TASK GOAL »
Find the "Desenho do nome" line in the records below and repeat it and every later line exactly, up to the last; do not include pictures.

EXERCISE DATA »
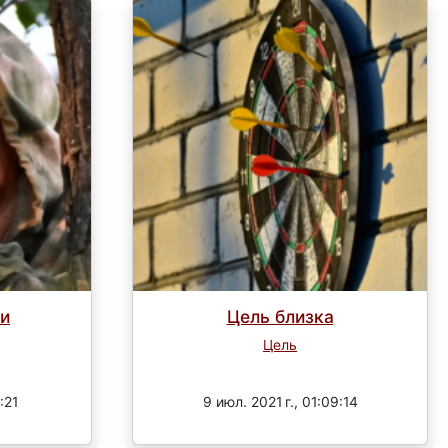
ли
Цель близка
Цель
Завершен
:21
9 июл. 2021 г., 01:09:14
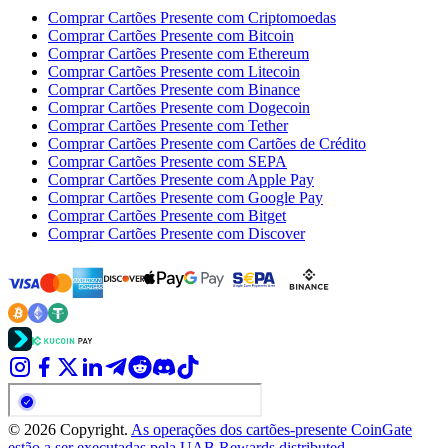
Comprar Cartões Presente com Criptomoedas
Comprar Cartões Presente com Bitcoin
Comprar Cartões Presente com Ethereum
Comprar Cartões Presente com Litecoin
Comprar Cartões Presente com Binance
Comprar Cartões Presente com Dogecoin
Comprar Cartões Presente com Tether
Comprar Cartões Presente com Cartões de Crédito
Comprar Cartões Presente com SEPA
Comprar Cartões Presente com Apple Pay
Comprar Cartões Presente com Google Pay
Comprar Cartões Presente com Bitget
Comprar Cartões Presente com Discover
© 2026 Copyright.
As operações dos cartões-presente CoinGate
estão a ser executadas pela UAB Rewards distributed.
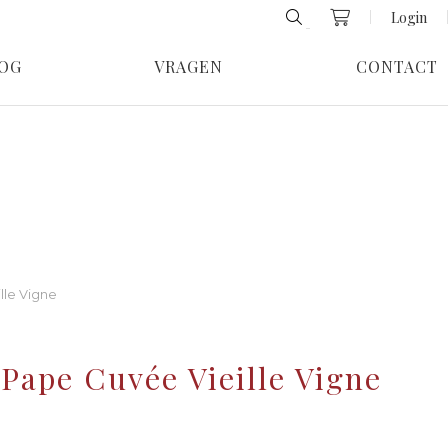
Login
OG
VRAGEN
CONTACT
lle Vigne
Pape Cuvée Vieille Vigne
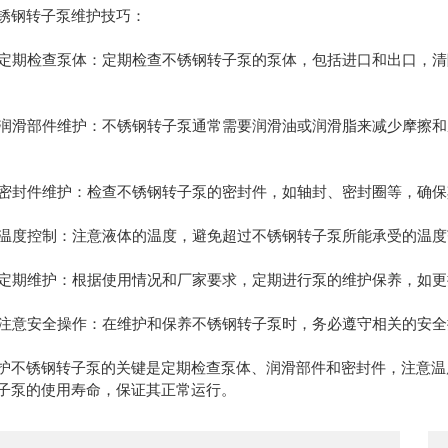
钢转子泵维护技巧：
定期检查泵体：定期检查不锈钢转子泵的泵体，包括进口和出口，清
润滑部件维护：不锈钢转子泵通常需要润滑油或润滑脂来减少摩擦和
密封件维护：检查不锈钢转子泵的密封件，如轴封、密封圈等，确保
温度控制：注意液体的温度，避免超过不锈钢转子泵所能承受的温度
定期维护：根据使用情况和厂家要求，定期进行泵的维护保养，如更
注意安全操作：在维护和保养不锈钢转子泵时，务必遵守相关的安全
锈钢转子泵的关键是定期检查泵体、润滑部件和密封件，注意温度
子泵的使用寿命，保证其正常运行。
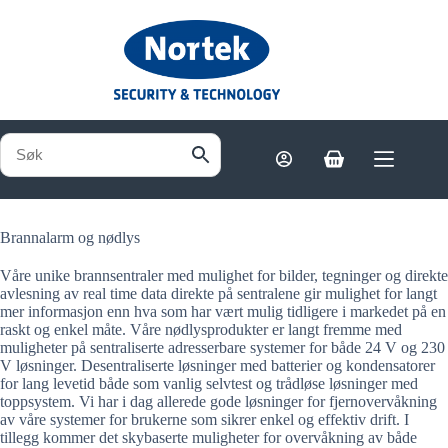
Hopp
til
innholdet
Handlekurv
Brannalarm og nødlys
Våre unike brannsentraler med mulighet for bilder, tegninger og direkte
avlesning av real time data direkte på sentralene gir mulighet for langt
mer informasjon enn hva som har vært mulig tidligere i markedet på en
raskt og enkel måte. Våre nødlysprodukter er langt fremme med
muligheter på sentraliserte adresserbare systemer for både 24 V og 230
V løsninger. Desentraliserte løsninger med batterier og kondensatorer
for lang levetid både som vanlig selvtest og trådløse løsninger med
toppsystem. Vi har i dag allerede gode løsninger for fjernovervåkning
av våre systemer for brukerne som sikrer enkel og effektiv drift. I
tillegg kommer det skybaserte muligheter for overvåkning av både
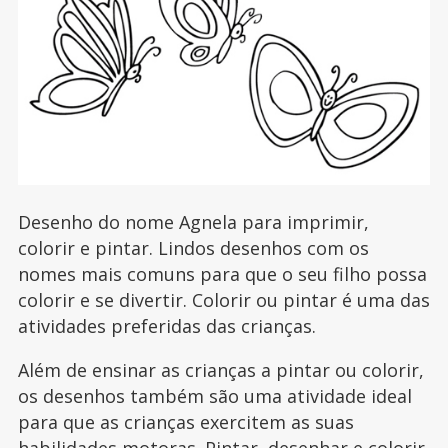
Desenho do nome Agnela para imprimir,
colorir e pintar. Lindos desenhos com os
nomes mais comuns para que o seu filho possa
colorir e se divertir. Colorir ou pintar é uma das
atividades preferidas das crianças.
Além de ensinar as crianças a pintar ou colorir,
os desenhos também são uma atividade ideal
para que as crianças exercitem as suas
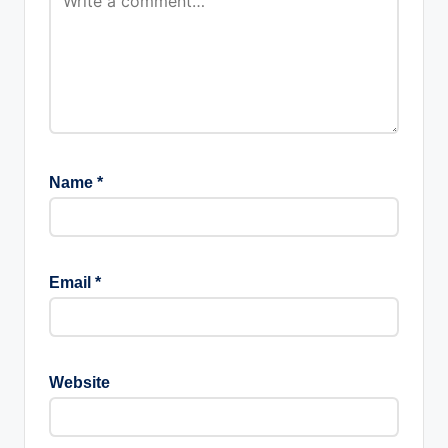
Name
*
Email
*
Website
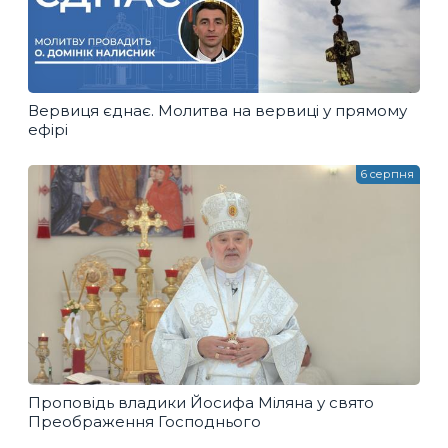
Вервиця єднає. Молитва на вервиці у прямому
ефірі
6 серпня
Проповідь владики Йосифа Міляна у свято
Преображення Господнього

THE ANSWER »
Desenho do nome Agnela para imprimir,
colorir e pintar. Lindos desenhos com os
nomes mais comuns para que o seu filho possa
colorir e se divertir. Colorir ou pintar é uma das
atividades preferidas das crianças.
Além de ensinar as crianças a pintar ou colorir,
os desenhos também são uma atividade ideal
para que as crianças exercitem as suas
Name
*
Email
*
Website
Вервиця єднає. Молитва на вервиці у прямому
ефірі
6 серпня
Проповідь владики Йосифа Міляна у свято
Преображення Господнього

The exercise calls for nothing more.